Espaço de sentir e pensar de Laércio Lopes de Araujo

domingo, 29 de dezembro de 2013

O Relógio




Ele estava perplexo, suava frio, o coração disparava, as mãos estavam geladas, ofegante, uma sensação horrível de morte súbita, de algo muito ruim por acontecer!
Estava sozinho, parado em frente a um enorme relógio em uma estação qualquer, a espera de um trem, ou de um ônibus, ou ainda, de um embarque aéreo, mas não havia ninguém, apenas o imenso relógio.
A cada movimento do relógio seu coração já havia batido duas vezes, ele percebia que alguma coisa lhe fugia, seus pensamentos estavam presos no caminhar do relógio.
Pensava apenas no mal estar que sentia, nas coisas que deixara de fazer. Das que fizera, não podia arrepender-se, porque o arrependimento não é capaz de fazer o relógio retroceder!
Fixava o relógio, fixava o ponteiro, inexorável, irreprimível.
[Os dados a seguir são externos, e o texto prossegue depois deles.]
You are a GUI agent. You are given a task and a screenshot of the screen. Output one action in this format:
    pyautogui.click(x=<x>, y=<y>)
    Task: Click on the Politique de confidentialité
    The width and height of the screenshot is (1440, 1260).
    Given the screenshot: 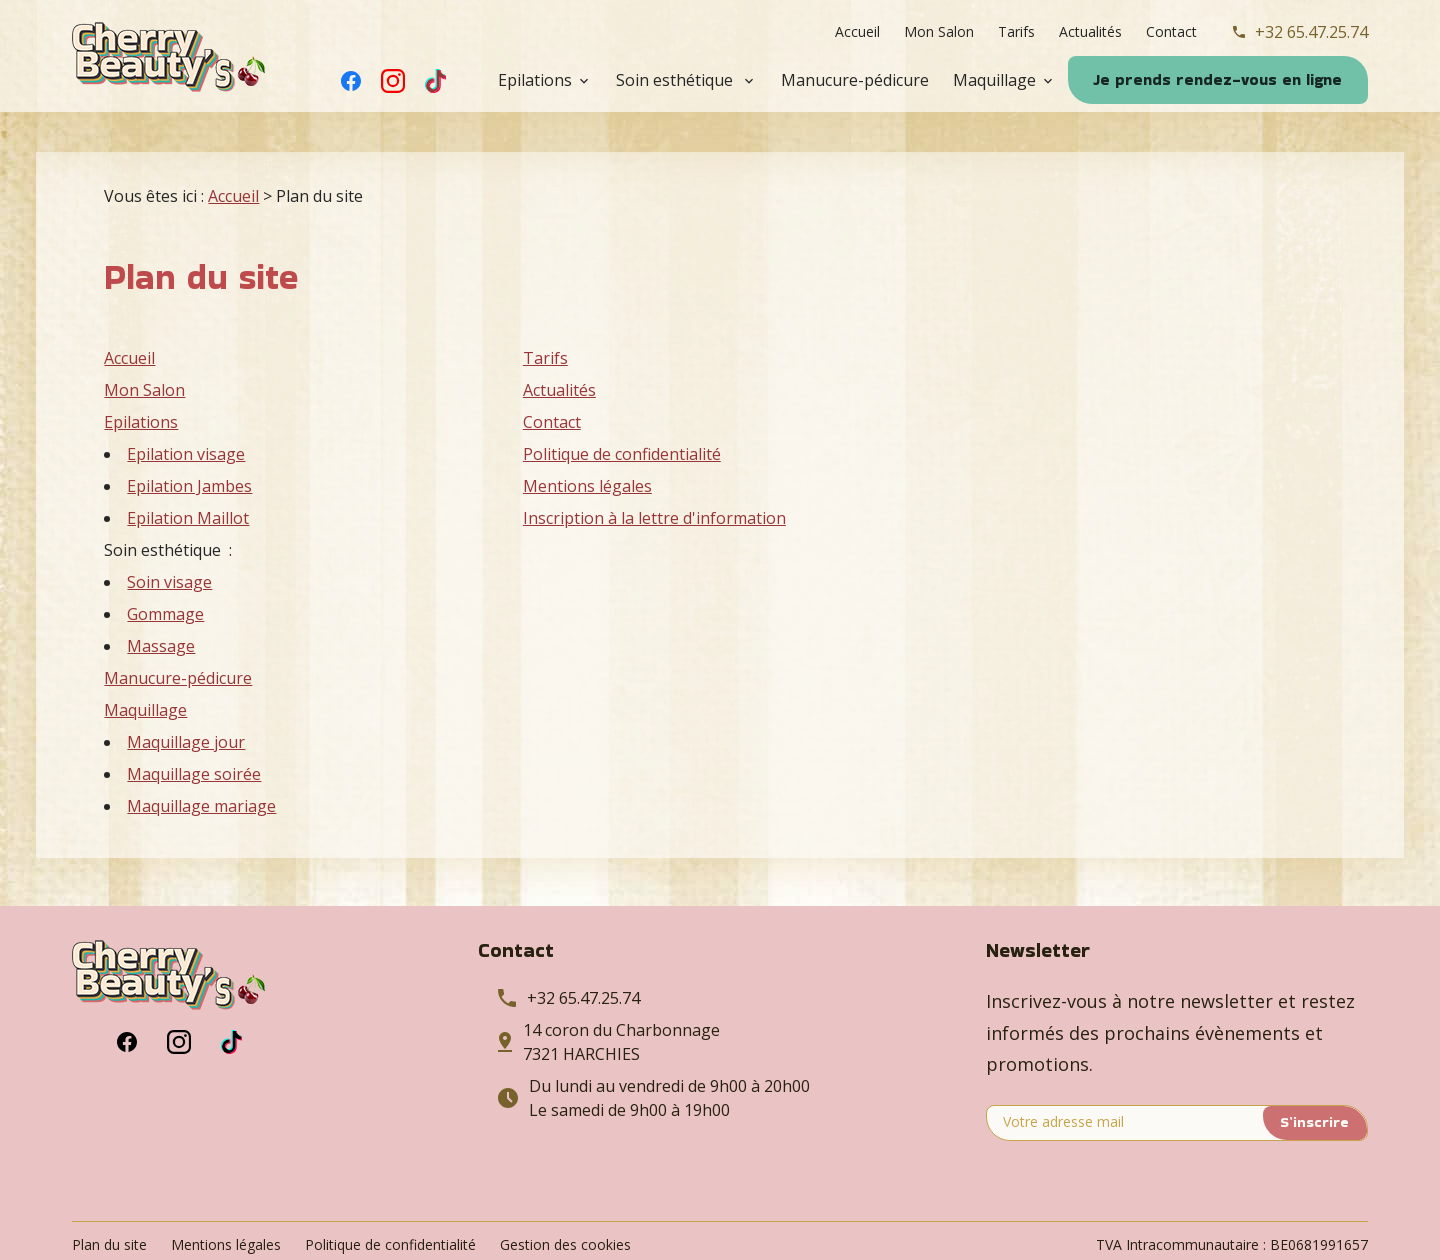 What is the action you would take?
    pyautogui.click(x=622, y=414)
    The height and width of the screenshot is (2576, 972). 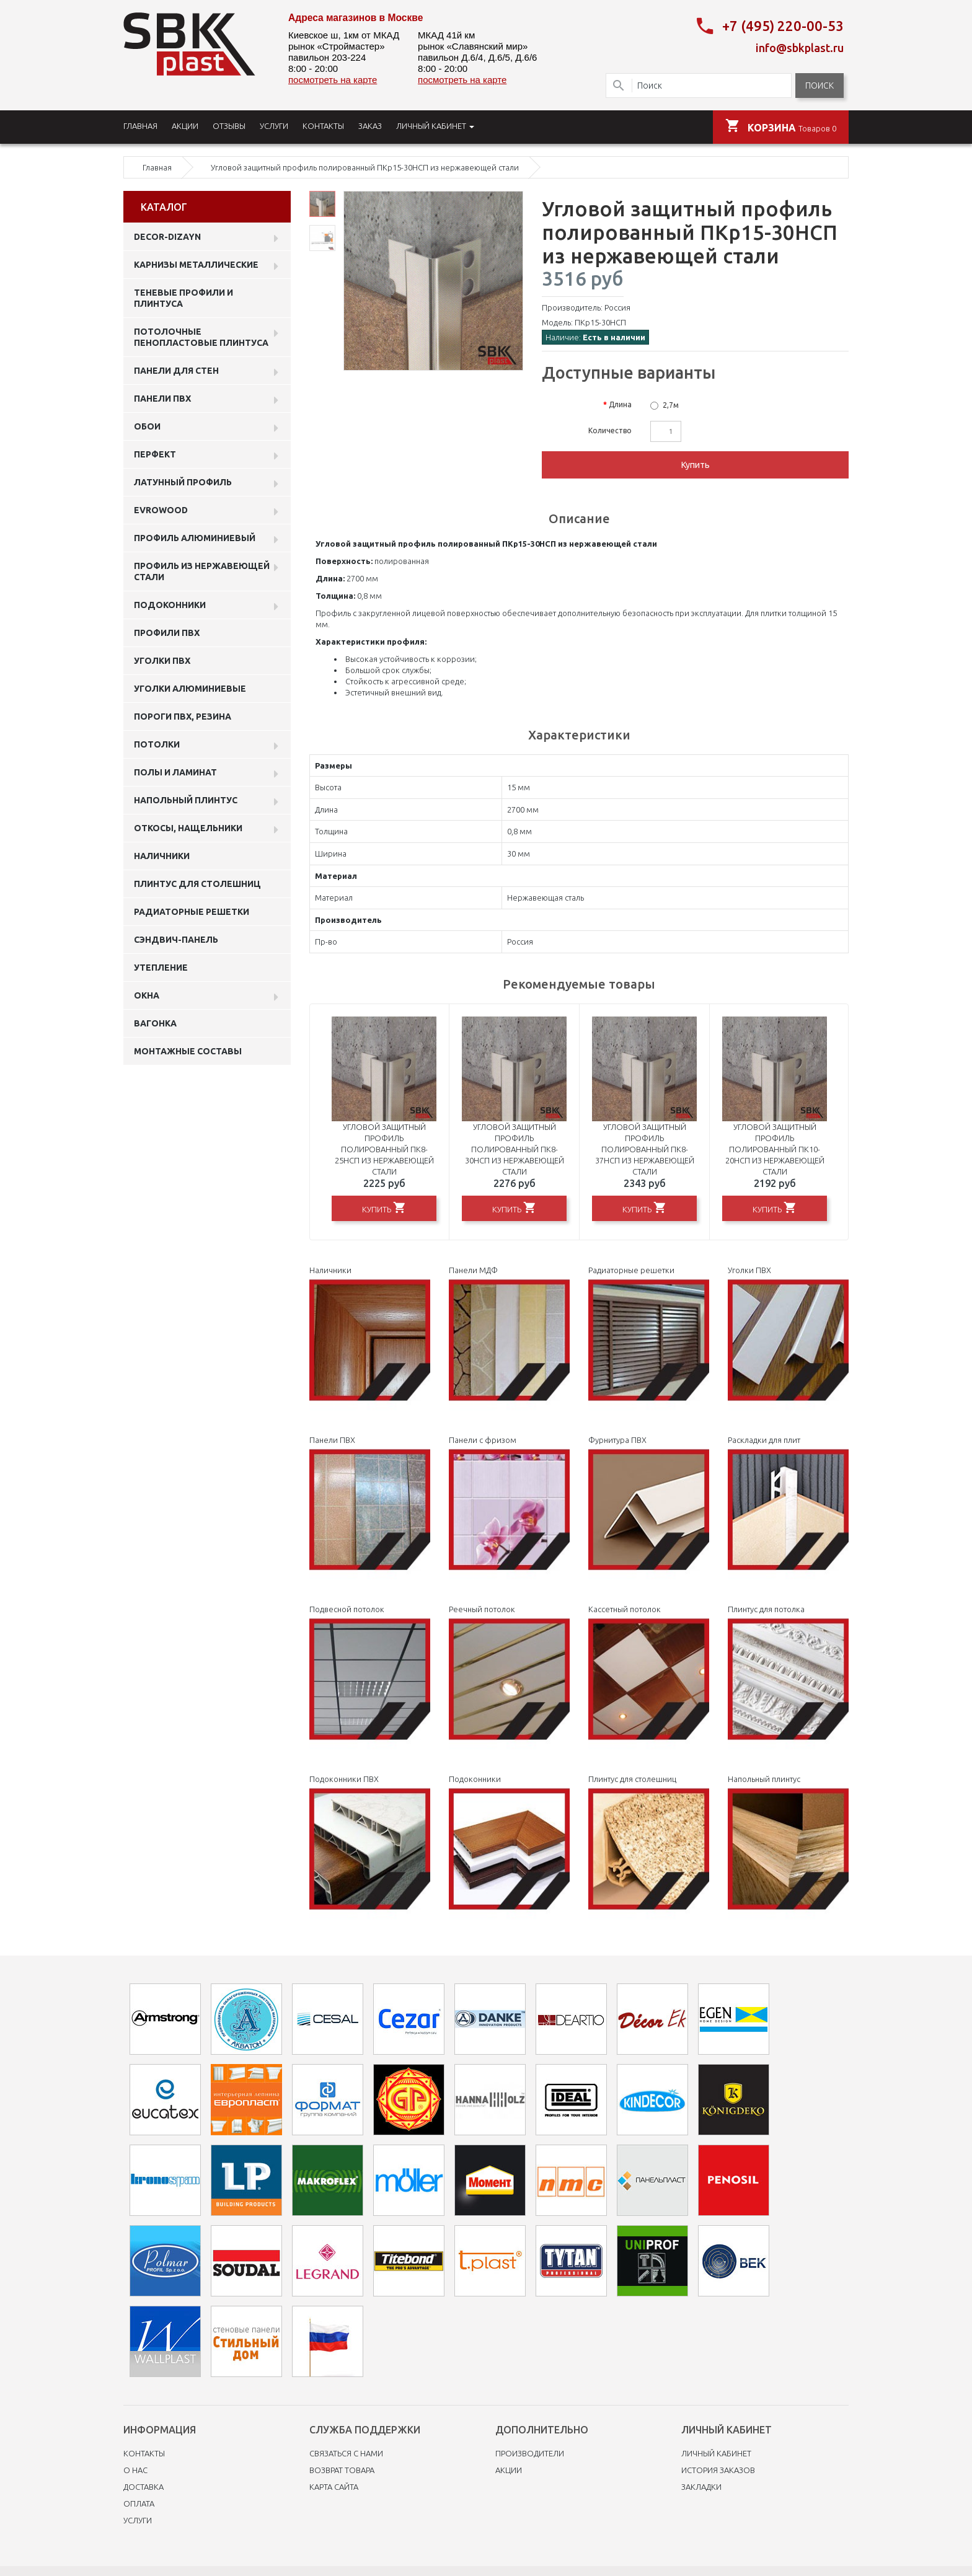 What do you see at coordinates (701, 2486) in the screenshot?
I see `Закладки` at bounding box center [701, 2486].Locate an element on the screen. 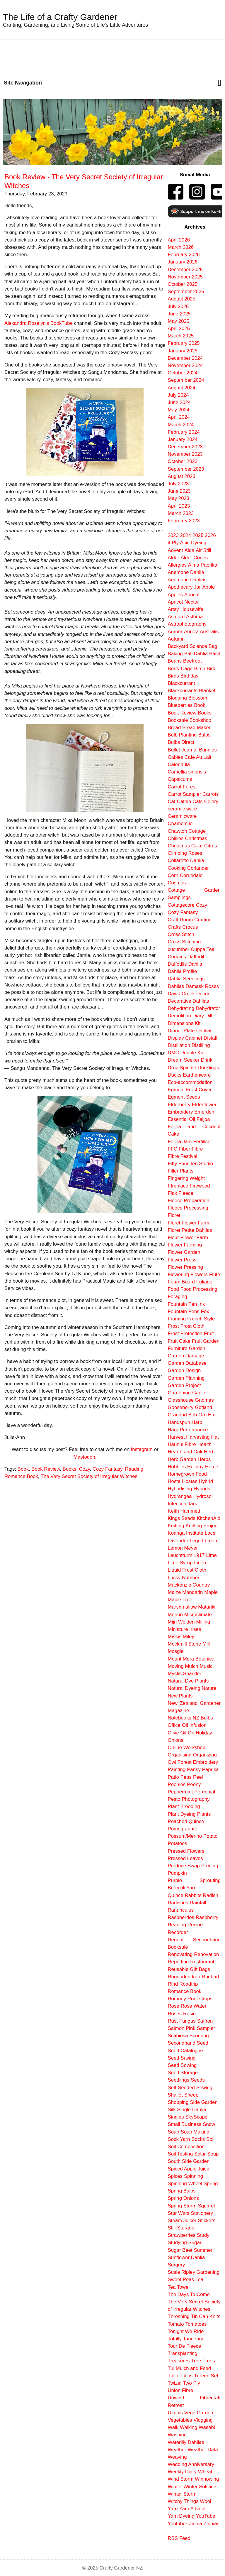  Crocus is located at coordinates (190, 927).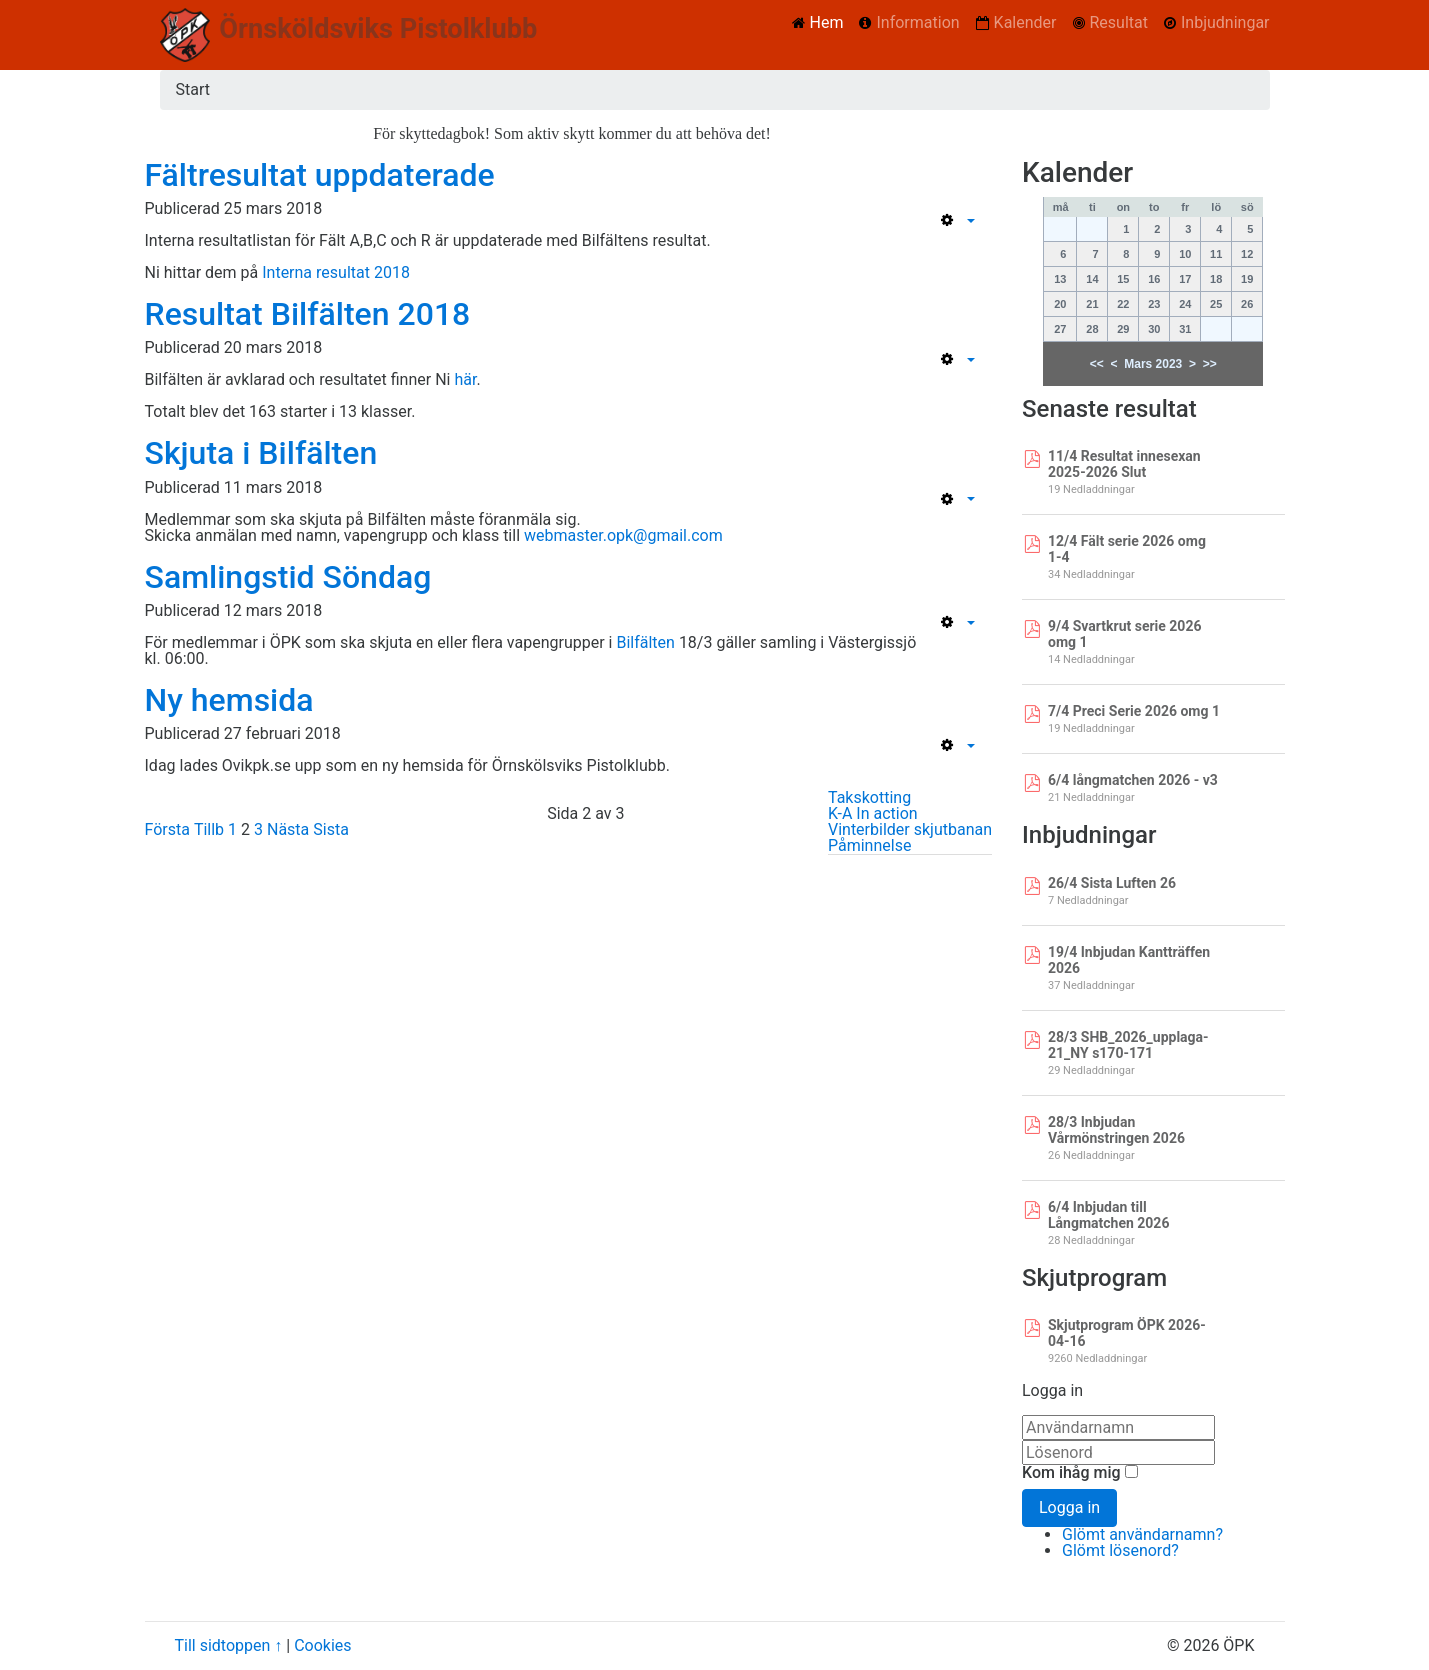  What do you see at coordinates (1097, 364) in the screenshot?
I see `<<` at bounding box center [1097, 364].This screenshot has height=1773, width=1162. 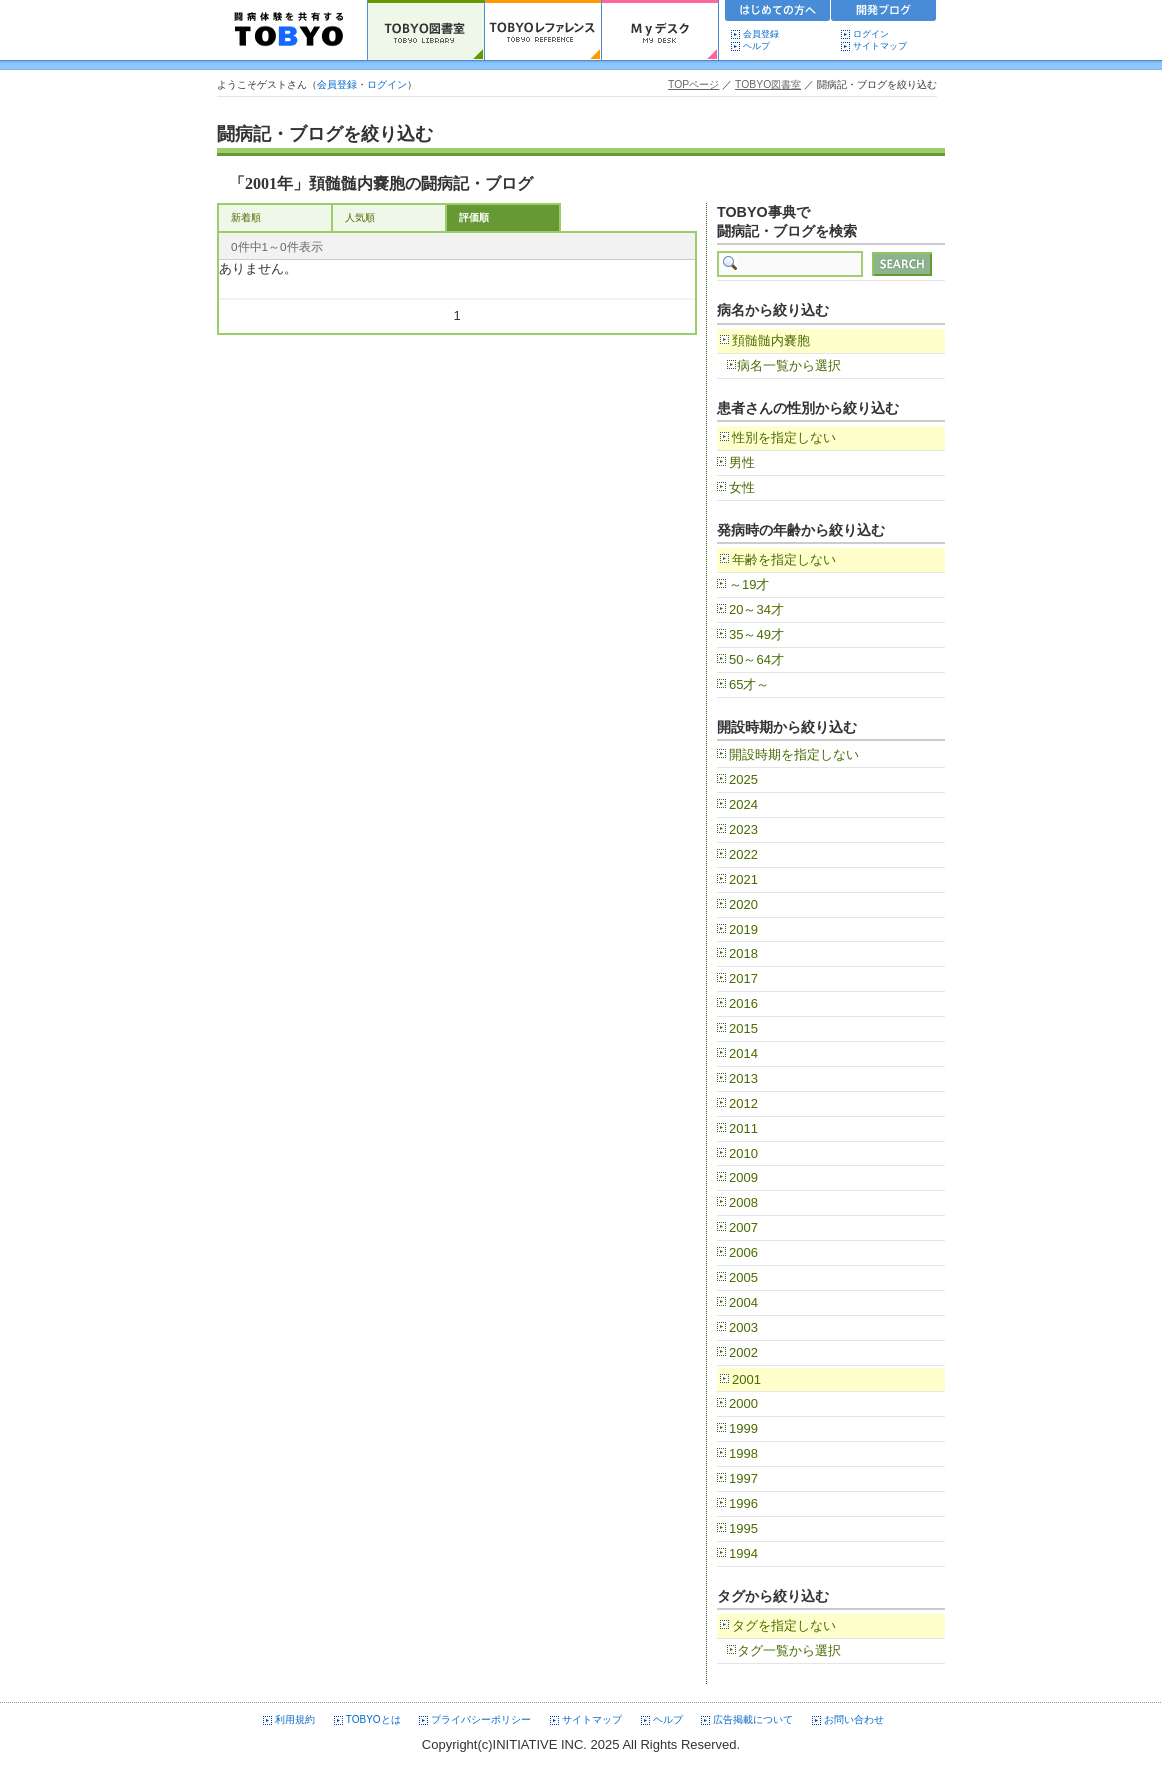 I want to click on 性別を指定しない, so click(x=784, y=437).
Com violência seu coração disparava na velocidade maior que o ponteiro. Travava-se uma corrida entre ponteiro e pulso, cada um medindo alguma coisa intangível.
Via os segundos passando, olhava fixo o relógio, sem compreender a realidade de sua existência. Media cada um de seus pensamentos pelas dores que sentia, e pelo avançar daquele ponteiro, que nenhuma compaixão tinha pelo seu sofrimento.
Sentia que iria morrer, que não mais sabia a idade que tinha, sabia apenas que vivera muitas vidas, que tinha tido muitos filhos, que tinha encontrado centenas, milhares de pessoas, que seu destino estava ligado a todos e a cada um dos habitantes do planeta que agora o oprimia, com sua órbita inexorável, fazendo com que os dias se sucedessem, apesar do desejo de que tudo parasse.
Não havia ninguém perto dele, e fixando mais uma vez o relógio que avançava, percebeu com horror, que o único ponteiro que se lhe apresentava era o de segundos.
Onde estavam as horas? Onde estavam os minutos? Percebeu então e só então, que não há dias, noites, horas, minutos, mas apenas o palpitar de seu coração como medida de seu ensandecimento, de seu ensombrecimento, do cansaço de seu juízo!
Não uma segunda, após um domingo, sequer uma sexta-feira depois de uma quinta-feira, ha apenas convenções, cuja estupidez humana atribui poderes mágicos!
Convenções que agora não faziam nenhum sentido! Seria um pesadelo, estaria ele perdido, olhando para um relógio sem sentido, em um não lugar!
Não, ele estava num estado de ânimo desesperador que o acompanhava já há algum tempo, que não lhe permitia a paz necessária para ficar feliz. Todos os dias, em pânico, se defrontava com aquele relógio, imenso, pregado a sua retina, com apenas um ponteiro, anunciando a morte súbita, um desastre, uma dor, uma perda, que não sabia calcular, mas sabia real e vivida!
Chegou a um estado de exaustão e desespero, paralisantes, ofegante, desesperado dispara pelos corredores, avança pelas ruas, pelas praças pelos edifícios, prestes a ter o coração saindo-lhe pela boca!
Desfalece de súbito, desaba, apaga seu tormento, afunda sobre uma poça, numa esquina qualquer, o olho vidrado, mas já não mais acordado, sem deixar de escutar os segundos escoando no relógio medonho de um só ponteiro, que media os intermináveis segundos de sofrimento que destruíam sua sanidade!
Desfaleceu.
Acordou três dias depois em um hospital, atendido por médicos tão distantes quanto o relógio que o perseguia, comunicando a ele que tivera um Ataque de Pânico.
Nada disso o confortou, apenas descobriu que entre o relógio e os médicos, residia o pouco de sanidade que lhe permitiria existir ainda por algum tempo!